Example 10. Identification of Regeneration Capacity of miR528 CRISPR/Cas9 Gene-Edited Panicum virgatum and Leymus chinensis

[0071] The top parts of 4-month-old seedlings of miR528-knockout transgenic Panicum virgatum, cultured in vermiculite nutrient soil, were uniformly mowed, leaving only 15 cm-long stems above ground. Each plant was cut into equal sections from the roots, replanted and cultured in the vermiculite nutrient soil, and the phenotype was checked for new tillers after one and two weeks, respectively.

[0072] As shown in FIG. 10, the transgenic Panicum virgatum with miR528 knockout exhibited a faster budding rate, indicating that the transgenic Panicum virgatum with miR528 knockout had a stronger regeneration capacity after mowing.

[0073] A single tiller of the miR528 knockout transgenic Leymus chinensis, grown in the nutrient soil for 6 months, was kept and transplanted into new vermiculite nutrient soil. The phenotype was checked for new tillers one month and two months later, respectively.

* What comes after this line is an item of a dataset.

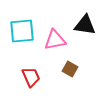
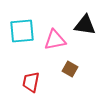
red trapezoid: moved 5 px down; rotated 145 degrees counterclockwise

[0074] As shown in FIG. 11, the miR528 knockout transgenic Leymus chinensis exhibited a stronger regeneration capacity and a higher number of tillers, indicating that miR528 knockout could enhance regeneration capacity and tillering capacity of Leymus chinensis.

[0075] The embodiments described herein are for illustration purpose only (as examples), and various modifications or changes made by skilled individuals should also be considered within the essential scope of the patent application.

INDUSTRIAL APPLICABILITY

[0076] The invention provides the application of miR528 in the production and breeding of gramineous forage grasses. By down-regulating the expression and/or function of miR528 in gramineous forage grasses, the tiller number and regeneration capacity of gramineous forage grasses can be significantly improved, thereby contributing to the production and breeding of gramineous forage grasses, making the invention suitable for industrial applications.